● Goal of the exercise:
In the records below, which lines include "Dashboard"? Copy them.

● Source material:
⟨
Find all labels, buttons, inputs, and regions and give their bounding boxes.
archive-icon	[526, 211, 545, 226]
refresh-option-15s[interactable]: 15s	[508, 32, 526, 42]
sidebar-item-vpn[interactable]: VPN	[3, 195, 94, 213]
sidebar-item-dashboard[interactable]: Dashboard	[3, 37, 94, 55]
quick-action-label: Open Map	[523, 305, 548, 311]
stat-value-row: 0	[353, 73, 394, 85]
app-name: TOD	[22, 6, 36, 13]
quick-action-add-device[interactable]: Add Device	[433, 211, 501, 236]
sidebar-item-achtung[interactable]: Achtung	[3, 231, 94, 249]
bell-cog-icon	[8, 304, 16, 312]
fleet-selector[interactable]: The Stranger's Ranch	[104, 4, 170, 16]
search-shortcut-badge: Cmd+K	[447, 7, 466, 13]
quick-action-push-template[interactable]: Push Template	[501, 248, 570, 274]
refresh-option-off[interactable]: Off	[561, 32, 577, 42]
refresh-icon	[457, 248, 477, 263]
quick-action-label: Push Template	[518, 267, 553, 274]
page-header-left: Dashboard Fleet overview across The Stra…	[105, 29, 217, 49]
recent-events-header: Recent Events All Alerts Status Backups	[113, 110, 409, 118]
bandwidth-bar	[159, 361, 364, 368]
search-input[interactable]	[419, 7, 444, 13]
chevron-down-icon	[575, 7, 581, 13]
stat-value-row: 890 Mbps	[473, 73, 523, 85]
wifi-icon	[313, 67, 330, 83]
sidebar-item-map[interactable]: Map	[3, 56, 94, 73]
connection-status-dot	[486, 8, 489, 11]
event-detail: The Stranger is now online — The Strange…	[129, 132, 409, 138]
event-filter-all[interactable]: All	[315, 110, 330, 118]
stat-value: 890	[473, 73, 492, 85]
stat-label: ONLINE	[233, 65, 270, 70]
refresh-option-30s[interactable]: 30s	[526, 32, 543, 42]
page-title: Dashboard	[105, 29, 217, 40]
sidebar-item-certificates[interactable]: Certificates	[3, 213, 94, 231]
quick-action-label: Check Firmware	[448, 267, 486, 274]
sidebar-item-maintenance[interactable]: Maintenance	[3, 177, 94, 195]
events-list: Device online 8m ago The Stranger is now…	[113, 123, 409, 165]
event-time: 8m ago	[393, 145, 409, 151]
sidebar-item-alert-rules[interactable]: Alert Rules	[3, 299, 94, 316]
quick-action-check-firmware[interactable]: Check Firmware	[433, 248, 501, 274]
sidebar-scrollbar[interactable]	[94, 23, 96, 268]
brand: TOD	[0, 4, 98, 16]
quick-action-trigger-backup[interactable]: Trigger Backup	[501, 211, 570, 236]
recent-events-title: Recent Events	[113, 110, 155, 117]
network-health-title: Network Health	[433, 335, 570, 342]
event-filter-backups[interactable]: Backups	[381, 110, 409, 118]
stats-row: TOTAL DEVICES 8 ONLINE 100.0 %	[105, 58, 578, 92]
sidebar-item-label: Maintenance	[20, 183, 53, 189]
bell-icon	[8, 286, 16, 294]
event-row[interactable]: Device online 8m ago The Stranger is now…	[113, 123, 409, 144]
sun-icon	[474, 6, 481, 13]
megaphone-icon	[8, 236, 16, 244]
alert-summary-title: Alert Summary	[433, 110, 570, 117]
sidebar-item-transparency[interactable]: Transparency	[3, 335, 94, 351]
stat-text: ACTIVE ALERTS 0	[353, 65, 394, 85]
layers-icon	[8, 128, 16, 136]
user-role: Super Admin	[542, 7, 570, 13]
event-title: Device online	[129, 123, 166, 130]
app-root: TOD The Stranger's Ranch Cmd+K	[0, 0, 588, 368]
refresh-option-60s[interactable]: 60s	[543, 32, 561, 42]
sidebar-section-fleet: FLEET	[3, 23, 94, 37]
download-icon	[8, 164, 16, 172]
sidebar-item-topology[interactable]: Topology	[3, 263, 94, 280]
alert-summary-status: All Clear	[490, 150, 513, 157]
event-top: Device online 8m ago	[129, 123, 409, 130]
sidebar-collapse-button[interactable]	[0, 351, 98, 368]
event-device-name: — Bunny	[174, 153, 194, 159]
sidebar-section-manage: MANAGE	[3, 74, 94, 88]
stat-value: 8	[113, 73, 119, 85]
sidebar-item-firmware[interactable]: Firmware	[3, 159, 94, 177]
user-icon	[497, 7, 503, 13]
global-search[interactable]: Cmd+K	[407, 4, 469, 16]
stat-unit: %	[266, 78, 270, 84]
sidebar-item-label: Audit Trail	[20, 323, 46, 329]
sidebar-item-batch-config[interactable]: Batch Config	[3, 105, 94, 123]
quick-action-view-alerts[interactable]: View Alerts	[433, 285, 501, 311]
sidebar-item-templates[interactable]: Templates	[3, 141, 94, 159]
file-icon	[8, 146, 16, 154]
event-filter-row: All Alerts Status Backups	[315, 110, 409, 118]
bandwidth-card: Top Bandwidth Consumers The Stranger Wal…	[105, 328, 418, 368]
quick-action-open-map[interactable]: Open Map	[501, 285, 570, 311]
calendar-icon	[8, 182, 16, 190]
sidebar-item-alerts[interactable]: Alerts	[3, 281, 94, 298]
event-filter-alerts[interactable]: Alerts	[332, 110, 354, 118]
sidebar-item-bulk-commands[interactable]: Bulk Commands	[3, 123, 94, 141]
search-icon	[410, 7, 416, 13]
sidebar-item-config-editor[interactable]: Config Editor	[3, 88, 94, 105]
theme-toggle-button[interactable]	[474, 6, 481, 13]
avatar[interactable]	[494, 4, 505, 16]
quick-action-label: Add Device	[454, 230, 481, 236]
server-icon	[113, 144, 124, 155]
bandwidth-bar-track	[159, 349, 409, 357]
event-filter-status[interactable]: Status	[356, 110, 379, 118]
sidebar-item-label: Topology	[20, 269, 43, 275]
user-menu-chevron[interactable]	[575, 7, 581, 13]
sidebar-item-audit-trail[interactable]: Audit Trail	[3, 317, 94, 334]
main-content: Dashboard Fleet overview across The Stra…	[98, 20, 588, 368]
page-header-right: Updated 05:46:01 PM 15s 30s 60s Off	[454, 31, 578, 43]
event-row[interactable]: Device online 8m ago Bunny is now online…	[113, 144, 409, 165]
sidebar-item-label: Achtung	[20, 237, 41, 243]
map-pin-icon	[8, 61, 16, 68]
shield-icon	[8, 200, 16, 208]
⟩
● Solution to this task:
sidebar-item-dashboard[interactable]: Dashboard	[3, 37, 94, 55]
page-header-left: Dashboard Fleet overview across The Stra…	[105, 29, 217, 49]
page-title: Dashboard	[105, 29, 217, 40]
main-content: Dashboard Fleet overview across The Stra…	[98, 20, 588, 368]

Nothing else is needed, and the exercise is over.